▶ [Exercise details]
Make a verbatim copy of all the records. Skip every image.

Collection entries
────────
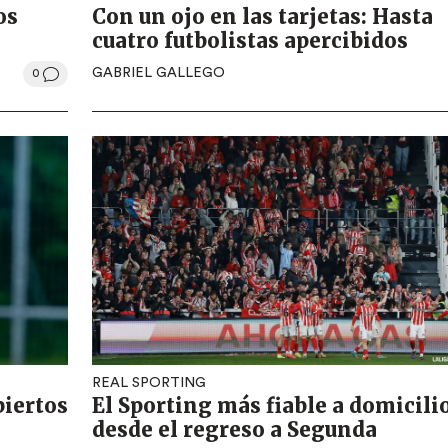
os
Con un ojo en las tarjetas: Hasta
cuatro futbolistas apercibidos
GABRIEL GALLEGO
0
REAL SPORTING
biertos
El Sporting más fiable a domicili
desde el regreso a Segunda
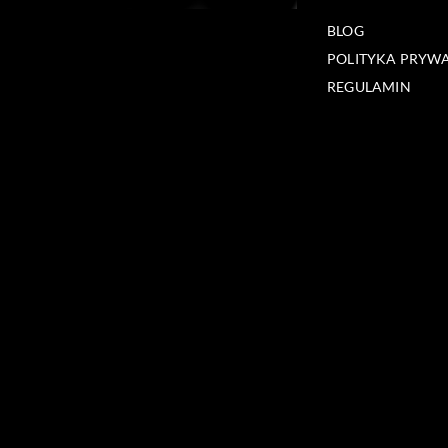
BLOG
POLITYKA PRYW
REGULAMIN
────────
▶ [Answer space]
os
Con un ojo en las tarjetas: Hasta
cuatro futbolistas apercibidos
GABRIEL GALLEGO
0
REAL SPORTING
biertos
El Sporting más fiable a domicili
desde el regreso a Segunda
BLOG
POLITYKA PRYW
REGULAMIN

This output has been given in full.